A hardware-oriented filtering algorithm for noise reduction using a mean filter is proposed in this paper. The authors elaborate the effect of classical and contemporary filters, and show that those filters reduce noise at the cost of blurring image details such as edges. This paper proposes an adaptive filtering algorithm to detect the noise pixels and apply the mean filter only to those pixels. The detection is based on the assumption that noise pixels fit a Gaussian distribution while edge pixels do not. The well-known statistics model, the chi-square goodness-of-fit test, is applied to determine if a pixel is a noisy one by checking the data distribution of a sliding window centered on it. If the data distribution fits a Gaussian distribution, then this pixel will be filtered using a mean filter; otherwise, it will not be filtered. The algorithm performs better than the classical filters and similar to the more complex contemporary filters with simplified computation.

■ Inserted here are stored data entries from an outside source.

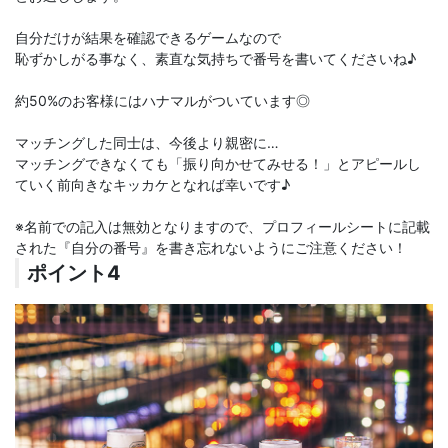
自分だけが結果を確認できるゲームなので
恥ずかしがる事なく、素直な気持ちで番号を書いてくださいね♪
約50%のお客様にはハナマルがついています◎
マッチングした同士は、今後より親密に…
マッチングできなくても「振り向かせてみせる！」とアピールし
ていく前向きなキッカケとなれば幸いです♪
※名前での記入は無効となりますので、プロフィールシートに記載
された『自分の番号』を書き忘れないようにご注意ください！
ポイント4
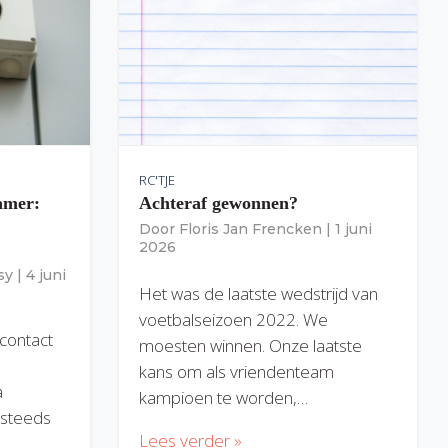
RC'TJE
amer:
Achteraf gewonnen?
Door
Floris Jan Frencken
|
1 juni
2026
sy
|
4 juni
Het was de laatste wedstrijd van
voetbalseizoen 2022. We
 contact
moesten winnen. Onze laatste
kans om als vriendenteam
a
kampioen te worden,…
) steeds
Lees verder »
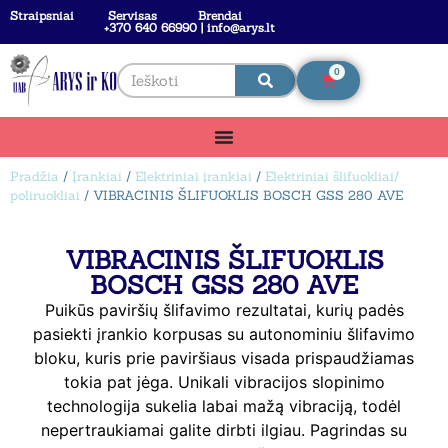
Straipsniai
Servisas
Brendai
+370 640 66990 | info@arys.lt
0
Pradžia
/
Įrankiai
/
Elektriniai įrankiai
/
Elektriniai šlifuokliai/
poliruokliai
/ VIBRACINIS ŠLIFUOKLIS BOSCH GSS 280 AVE
VIBRACINIS ŠLIFUOKLIS
BOSCH GSS 280 AVE
Puikūs paviršių šlifavimo rezultatai, kurių padės
pasiekti įrankio korpusas su autonominiu šlifavimo
bloku, kuris prie paviršiaus visada prispaudžiamas
tokia pat jėga. Unikali vibracijos slopinimo
technologija sukelia labai mažą vibraciją, todėl
nepertraukiamai galite dirbti ilgiau. Pagrindas su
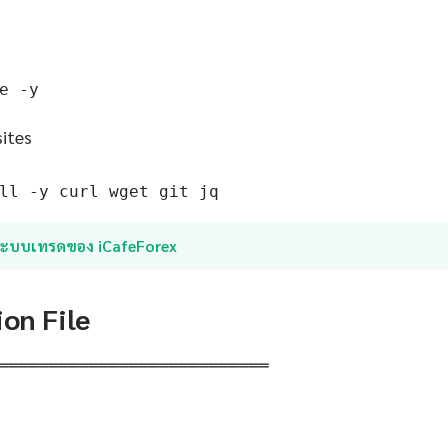
e -y
sites
ll -y curl wget git jq
ระบบเทรดของ iCafeForex
ion File
═══════════════════════════
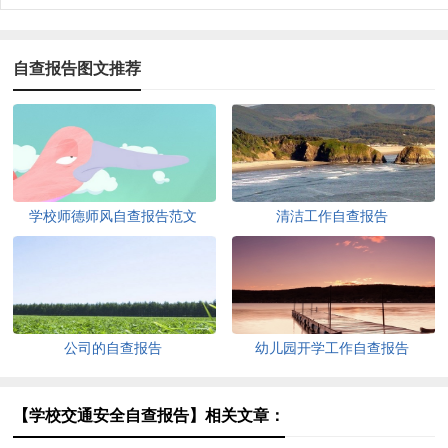
自查报告图文推荐
学校师德师风自查报告范文
清洁工作自查报告
公司的自查报告
幼儿园开学工作自查报告
【学校交通安全自查报告】相关文章：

A detailed hardware implementation of this algorithm on field programmable gate arrays is also presented in this paper. Many implementation issues, such as module partitioning, handling of division, look-up table generation, data precision, memory control, and timing, are discussed in the paper. By following the detailed description in this paper, readers can get a good picture of how to implement the algorithm in hardware.
This paper is recommended for engineers and students interested in adaptive digital filter design for noise reduction in the area of image processing. It can also be used as a case study for hardware design.